• _INSTRUCTIONS FOR THE TASK_: Below are several records. Retype exactly those lines running from the one with "Consulente normativo per" through the one with "Revisore dei Conti", end lines included, and no others.

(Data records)
▼

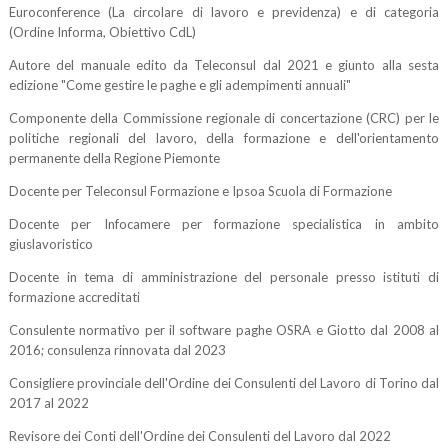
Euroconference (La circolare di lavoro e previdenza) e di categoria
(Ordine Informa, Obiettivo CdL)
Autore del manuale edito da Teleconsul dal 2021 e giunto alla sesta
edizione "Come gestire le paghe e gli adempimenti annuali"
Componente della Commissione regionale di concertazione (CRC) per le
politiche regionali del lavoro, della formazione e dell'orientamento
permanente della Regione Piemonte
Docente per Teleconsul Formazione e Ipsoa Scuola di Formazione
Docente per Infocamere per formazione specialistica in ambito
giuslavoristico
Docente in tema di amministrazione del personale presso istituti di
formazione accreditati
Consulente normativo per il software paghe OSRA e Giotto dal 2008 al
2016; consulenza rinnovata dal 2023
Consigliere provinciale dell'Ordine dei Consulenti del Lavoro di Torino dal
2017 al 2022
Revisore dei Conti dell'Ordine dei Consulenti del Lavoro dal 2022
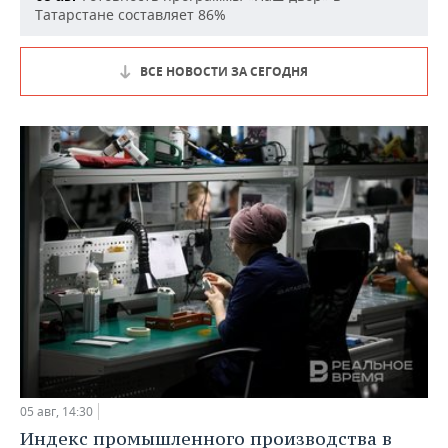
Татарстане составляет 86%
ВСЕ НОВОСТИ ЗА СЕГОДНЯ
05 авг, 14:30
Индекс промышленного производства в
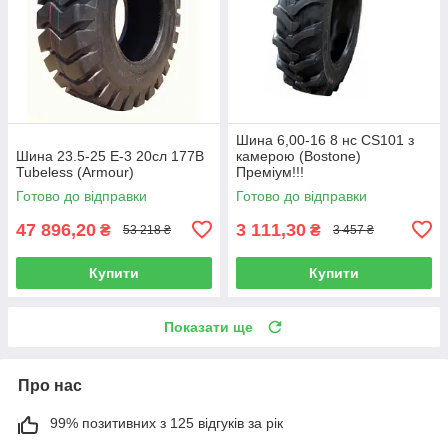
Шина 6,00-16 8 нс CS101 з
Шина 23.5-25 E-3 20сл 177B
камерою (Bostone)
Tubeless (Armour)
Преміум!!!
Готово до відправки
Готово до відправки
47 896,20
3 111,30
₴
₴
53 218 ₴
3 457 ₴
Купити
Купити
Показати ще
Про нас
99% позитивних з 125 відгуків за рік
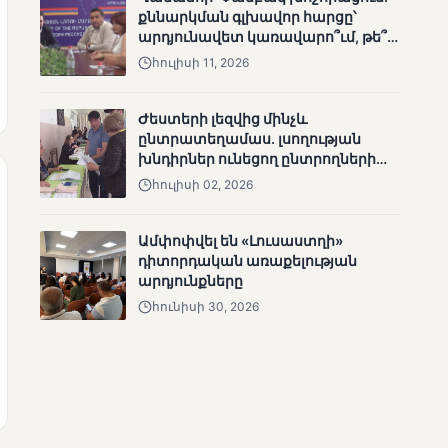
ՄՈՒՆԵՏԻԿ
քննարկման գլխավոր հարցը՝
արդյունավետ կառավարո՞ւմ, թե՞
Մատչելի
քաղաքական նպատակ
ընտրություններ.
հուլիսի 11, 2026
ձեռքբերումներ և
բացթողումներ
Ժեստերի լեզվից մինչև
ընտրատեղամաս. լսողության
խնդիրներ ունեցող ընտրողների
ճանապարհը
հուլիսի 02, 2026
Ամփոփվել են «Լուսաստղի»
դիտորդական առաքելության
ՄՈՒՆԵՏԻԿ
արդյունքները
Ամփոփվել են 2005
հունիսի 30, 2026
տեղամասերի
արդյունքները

▲
▼

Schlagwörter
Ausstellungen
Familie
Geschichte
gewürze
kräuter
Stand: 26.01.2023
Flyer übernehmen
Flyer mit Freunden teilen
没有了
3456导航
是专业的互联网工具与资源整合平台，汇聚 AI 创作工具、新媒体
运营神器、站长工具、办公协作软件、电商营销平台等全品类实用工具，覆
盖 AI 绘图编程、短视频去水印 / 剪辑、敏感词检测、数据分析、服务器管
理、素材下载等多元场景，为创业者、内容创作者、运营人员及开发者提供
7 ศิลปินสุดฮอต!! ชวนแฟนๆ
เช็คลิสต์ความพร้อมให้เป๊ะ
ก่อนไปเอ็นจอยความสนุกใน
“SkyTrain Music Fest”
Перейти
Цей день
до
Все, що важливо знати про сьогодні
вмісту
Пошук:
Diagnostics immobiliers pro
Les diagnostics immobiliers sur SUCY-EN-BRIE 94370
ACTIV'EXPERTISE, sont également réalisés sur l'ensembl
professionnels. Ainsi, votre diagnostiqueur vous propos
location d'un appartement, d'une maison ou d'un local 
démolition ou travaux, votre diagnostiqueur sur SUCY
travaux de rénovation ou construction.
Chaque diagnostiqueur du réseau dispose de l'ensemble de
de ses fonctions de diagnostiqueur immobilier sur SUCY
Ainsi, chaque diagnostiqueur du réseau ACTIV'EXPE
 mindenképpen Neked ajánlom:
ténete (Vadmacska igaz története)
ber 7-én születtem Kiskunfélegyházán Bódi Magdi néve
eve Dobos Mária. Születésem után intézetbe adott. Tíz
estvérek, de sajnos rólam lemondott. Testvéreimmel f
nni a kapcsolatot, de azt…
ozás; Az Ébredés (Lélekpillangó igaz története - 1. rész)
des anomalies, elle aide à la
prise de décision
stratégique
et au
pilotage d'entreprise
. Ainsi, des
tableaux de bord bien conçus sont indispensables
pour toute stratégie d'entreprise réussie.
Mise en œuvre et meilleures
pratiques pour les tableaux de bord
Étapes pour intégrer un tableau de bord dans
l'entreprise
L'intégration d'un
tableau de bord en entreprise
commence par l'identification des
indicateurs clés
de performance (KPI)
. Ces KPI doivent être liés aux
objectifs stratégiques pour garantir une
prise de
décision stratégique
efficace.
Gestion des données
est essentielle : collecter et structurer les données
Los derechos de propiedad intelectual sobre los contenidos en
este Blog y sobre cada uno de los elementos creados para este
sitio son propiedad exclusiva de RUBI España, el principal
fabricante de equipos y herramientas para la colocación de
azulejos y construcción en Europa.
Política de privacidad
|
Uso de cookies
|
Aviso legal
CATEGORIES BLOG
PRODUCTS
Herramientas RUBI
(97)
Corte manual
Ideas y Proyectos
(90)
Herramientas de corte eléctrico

▲

• _COMPLETED EXERCISE_:
Consulente normativo per il software paghe OSRA e Giotto dal 2008 al
2016; consulenza rinnovata dal 2023
Consigliere provinciale dell'Ordine dei Consulenti del Lavoro di Torino dal
2017 al 2022
Revisore dei Conti dell'Ordine dei Consulenti del Lavoro dal 2022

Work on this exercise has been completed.